Signature: Deborah Bifulco

Mating Ambush Bugs

Mating Ambush Bugs

Hi Deborah,
We apologize for the delay.  We were on holiday and we are now trying to make a small dent in the 100s of identification requests that arrived during our absence from the office.  These are mating Ambush Bugs.  Ambush Bugs were once classified in their own family, but recent taxonomy has downgraded them to a subfamily, Phymatinae, of the Assassin Bugs.  Ambush Bugs frequently stalk their prey on the blossoms of flowers.

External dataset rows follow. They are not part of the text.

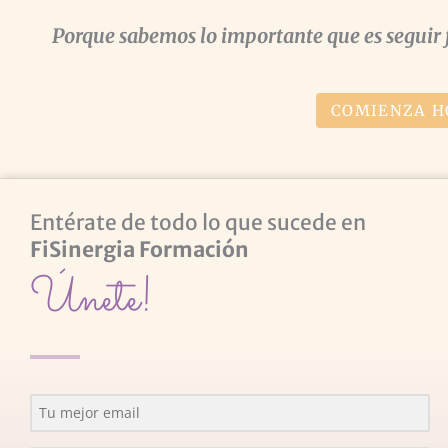
Porque sabemos lo importante que es seguir 
COMIENZA H
Entérate de todo lo que sucede en
FiSinergia Formación
Únete!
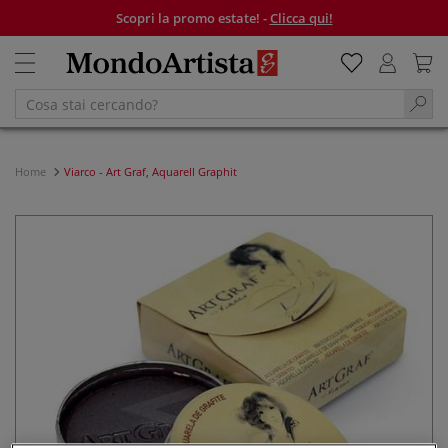
Scopri la promo estate! -
Clicca qui!
Home
Viarco - Art Graf, Aquarell Graphit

Subject: 2 colors of mating ambush bugs
Location: Tonasket, WA
August 18, 2012 11:51 pm
Thanks to your awesome site, I was able to ID this couple quickly, even on dial-up! They must have really really good eyesight because they kept hiding in the Joe-Pye Weed every time I got them in my viewfinder. My husband took one look at the pictures and said, ” Look at the forearms, they have to be some sort of predator!”
Signature: Cathy

Mating Ambush Bugs

Hi Cathy,
We have two possible explanations for the discrepancy between the colors of these mating Ambush Bugs.  Ambush Bugs are masters of camouflage and they often match the colors of their surroundings.  Hemipterans are often much lighter in color just after metamorphosis.  It is possible the female just completed metamorphosis to an adult and her coloration has still not darkened.  Your photos are a wonderful addition to our Bug Love tag.

Mating Ambush Bugs

Subject: Unusual insect – found in KY
Location: Louisville, KY
July 23, 2012 6:15 am
Dear Bugman,
I was out doing some macro photography at a local arboretum outside of Louisville, Ky. when I found this little critter hanging out on the side of a coneflower.
I have seen one like it before, only white, hiding on some purple milkweed but I have no idea what they are. Any ideas?
Signature: John S

Ambush Bug

Hi John,
This effective camouflage artist is an Ambush Bug, a predatory species that often waits on blossoms for prey.  The coloration of Ambush Bugs often closely matches the blossoms upon which it waits.  The blossoms on the milkweed you mentioned were most likely closer in coloration to the Ambush Bug that resided there.

Subject: Bee-Eating Bug
Location: Calgary, Alberta, Canada
June 17, 2012 3:12 pm
Hi there,
I had a one time encounter with this bug and have been trying to identify it since 2009. I am not certain if it killed the bee, but it was certainly sucking the juices from it. Any help would be much appreciated! It was found in late summer in Calgary, Alberta, Canada
Signature: Sincerely, Morgan S

Ambush Bug eats Bee

Hi Morgan,
This efficient and stealth predator is an Ambush Bug.  They frequently wait on blossoms to ambush insects that are attracted to nectar and pollen.

Ambush Bug eats Bee

Subject: Ambush bug???
Location: Zuma Canyon, Malibu, California
May 24, 2012 10:39 am
Hi Bugman,
I found this guy on Eriogonum fasciculatum (buckwheat) – I didn’t see him until I moved the flower and he crawled around back to get away from me. I don’t know what he is. The closest thing I can guess is some sort of ambush bug. His coloration is amazing! What is it?
Signature: C. Anderson

June 4, 2012
Hey Bugman!
Still can’t figure out what this is. I am going back out this week to look for him. Any ideas?
Thanks, Crystal

Immature Ambush Bug

Hi Crystal,
We missed your original email and we returned to our unanswered mail in order to find your location.  You are correct.  This is an Ambush Bug and it appears to be an immature individual.  It is possible it is freshly molted and its colors haven’t darkened yet, or it might have adapted to blend in to the colors of the buckwheat blossom.  It might be
Phymata pacifica, a species represented on BugGuide from California, however BugGuide has no images of nymphs.